Research at Ohio State continues in new ways and at new locations, as only critical research that requires a lab is allowed to be conducted on campus due to the COVID-19 pandemic.
The Office of Research awarded $263,000 April 8 in its first round of expedited seed funding to get new COVID-19-related research at the university off the ground. Meanwhile, salaries and benefits continue to be drawn from awards for ongoing studies now being conducted remotely as researchers combine resources, Dawn Larzelere, spokesperson for the office, said.
“Things have changed, but in the research space, there’s still research going on at Ohio State,” Larzelere said. “In many cases, it’s just being done differently.”
In 2019, Ohio State research expenditures reached a record-breaking $929 million, University President Michael V. Drake said at his Jan. 30 State of the University address, $158 million of which was industry-sponsored.
COVID-19 preventative research, medical research that would endanger the lives of participants if discontinued and experiments that require “timely and regular attention” in person to maintain lab infrastructure are the only projects allowed to be conducted on campus, Morley Stone, senior vice president for research, said in a mid-March letter to Ohio State’s deans and associate deans for research.
Drake announced March 12 that classes would be transitioned online through the end of spring semester and campus would close for all nonessential functions. He announced April 3 that university events through July 6 were canceled.
Decisions on whether a project could continue on campus were made at the college level, Larzelere said. Most other research is now being conducted remotely.
Michael Neblo, a professor of political science and director of the Institute for Democratic Engagement and Accountability at Ohio State, is one of the researchers working from home.
Neblo was one of the first award recipients from the COVID-19 research seed fund. He received $49,600 to study how elected officials’ political affiliations affect how receptive their constituents are to public health information they provide — a topic similar to what he was already studying outside the realm of public health.
“The old project is still kind of going forward. It’s just on pause,” Neblo said. “The grant from OSU will really help me pursue this similar kind of thing but with a COVID focus and a bipartisan focus.”
The proposal process for these awards was significantly shorter than for a typical research grant, Neblo said.
“It was actually completely remarkable,” Neblo said. “If you had [a proposal] in by noon on Friday, they let you know about the following Wednesday, which is the fastest turnaround I’ve ever heard of.”
The window of time to turn in these proposals is also different, Larzelere said. The Office of Research’s website says proposals will be accepted on a rolling basis through April 30, and proposals submitted by noon Friday will be reviewed and answered by Wednesday. She said the entire awarding process is lasting days rather than the typical months.
Neblo’s study was one of six projects awarded by the COVID-19 seed fund April 8, Lazelere said.

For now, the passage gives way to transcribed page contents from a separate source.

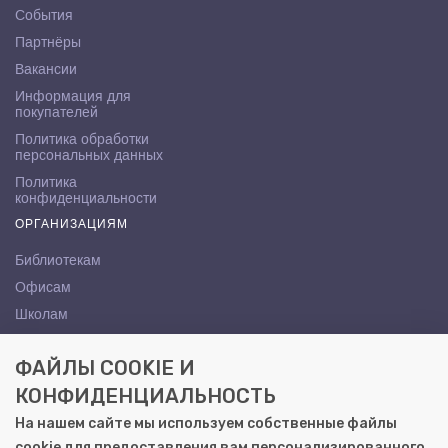
События
Партнёры
Вакансии
Информация для
покупателей
Политика обработки
персональных данных
Политика
конфиденциальности
ОРГАНИЗАЦИЯМ
Библиотекам
Офисам
Школам
ВУЗам
ФАЙЛЫ COOKIE И
КОНТАКТЫ
КОНФИДЕНЦИАЛЬНОСТЬ
Саратов, ул. Осипова, 10А
На нашем сайте мы используем собственные файлы
+7 (8452) 72-65-65
cookie для предоставления вам персонализированного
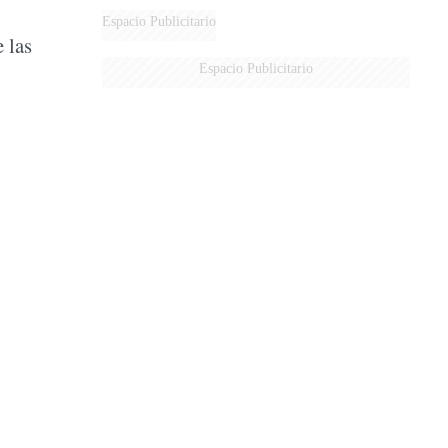
Espacio Publicitario
 las
Espacio Publicitario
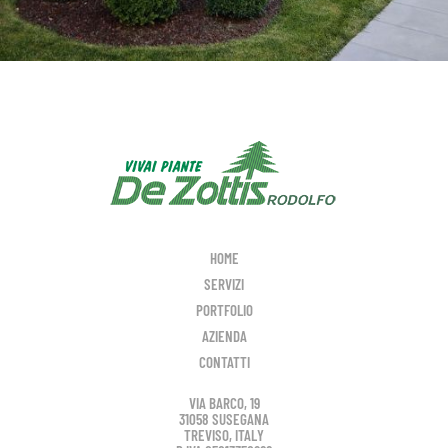
HOME
SERVIZI
PORTFOLIO
AZIENDA
CONTATTI
VIA BARCO, 19
31058 SUSEGANA
TREVISO, ITALY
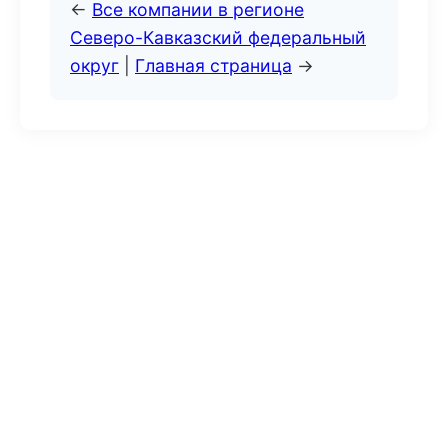
←
Все компании в регионе
Северо-Кавказский федеральный
округ
|
Главная страница
→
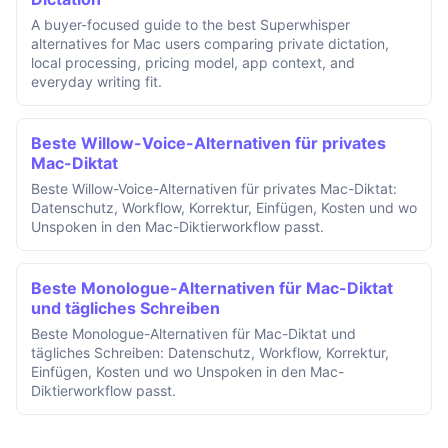
A buyer-focused guide to the best Superwhisper
alternatives for Mac users comparing private dictation,
local processing, pricing model, app context, and
everyday writing fit.
Beste Willow-Voice-Alternativen für privates
Mac-Diktat
Beste Willow-Voice-Alternativen für privates Mac-Diktat:
Datenschutz, Workflow, Korrektur, Einfügen, Kosten und wo
Unspoken in den Mac-Diktierworkflow passt.
Beste Monologue-Alternativen für Mac-Diktat
und tägliches Schreiben
Beste Monologue-Alternativen für Mac-Diktat und
tägliches Schreiben: Datenschutz, Workflow, Korrektur,
Einfügen, Kosten und wo Unspoken in den Mac-
Diktierworkflow passt.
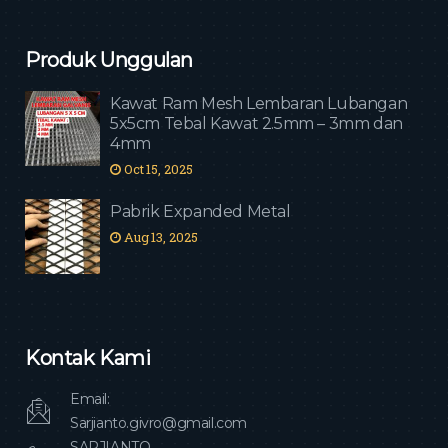
Produk Unggulan
Kawat Ram Mesh Lembaran Lubangan
5x5cm Tebal Kawat 2.5mm – 3mm dan
4mm
Oct 15, 2025
Pabrik Expanded Metal
Aug 13, 2025
Kontak Kami
Email:
Sarjianto.givro@gmail.com
SARJIANTO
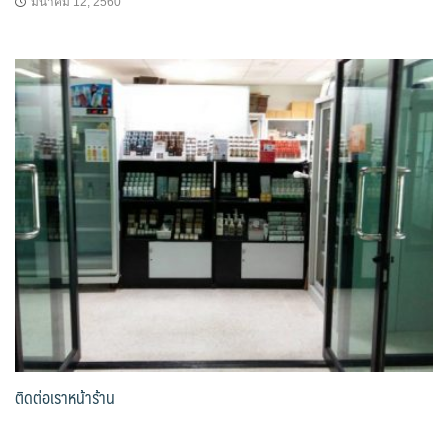
มีนาคม 12, 2560
ติดต่อเราหน้าร้าน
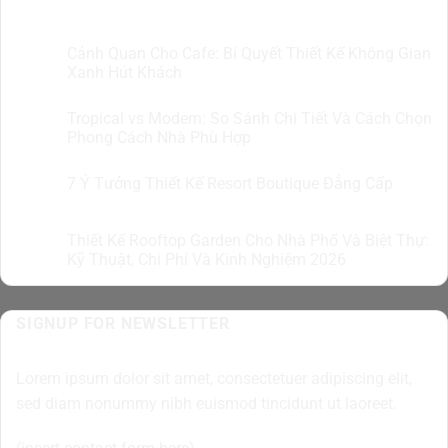
Cảnh Quan Cho Cafe: Bí Quyết Thiết Kế Không Gian
07
Th8
Xanh Hút Khách
Tropical vs Modern: So Sánh Chi Tiết Và Cách Chọn
07
Th8
Phong Cách Nhà Phù Hợp
7 Ý Tưởng Thiết Kế Resort Boutique Đẳng Cấp
05
Th8
Thiết Kế Rooftop Garden Cho Nhà Phố Và Biệt Thự:
05
Th8
Kỹ Thuật, Chi Phí Và Kinh Nghiệm 2026
SIGNUP FOR NEWSLETTER
Lorem ipsum dolor sit amet, consectetuer adipiscing elit,
sed diam nonummy nibh euismod tincidunt ut laoreet.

Two projects focus on how the virus spreads and can be interrupted. A study from the College of Medicine will analyze how long-term exposure to the virus affects the severity of the infection. A fifth project focuses on how policy responses during COVID-19 will affect workers of different demographics, and a sixth study will evaluate how stress during COVID-19 affects parenting and child abuse.
The money from these grants cannot support faculty salary but can include staff and student nontuition stipends, according to the Office of Research’s website.
Researchers who draw salary and benefits from existing award funds can continue to do so, Larzelere said.
The federal government is allowing researchers to charge salaries and benefits to active executive-agency grants, Margaret Weichert, deputy director for management in the federal Office of Management and Budget, said in a memo to the heads of executive departments and agencies.
Larzelere said the same applies to researchers working from home on grants from Ohio State’s industry sponsors.
“We continue to work with industry sponsors to ensure that salary and benefits are being charged, as well,” Larzelere said.
Some researchers at the university are providing the Ohio agricultural community with weather and climate information from their homes by accessing the Byrd Climate and Research Center remotely, Larzelere said.
“They do statewide monitoring to provide information for our agricultural community to determine when they should be planting crops, when they should apply fertilizer, etc., when they should harvest,” Larzelere said. “That’s all done through remote sensing.”
The Office of Research has also launched keepresearching.osu.edu, a website that allows departments and individual researchers to post what COVID-19-related projects are being conducted and what resources they need to move forward. Fellow departments and individual researchers are then able to offer both physical resources and expertise in response.
At the time of publication, the website had 48 projects listed and 86 people offering resources and services.
“Research is just being done differently, and thanks to technology we’re still able to do it,” Larzelere said.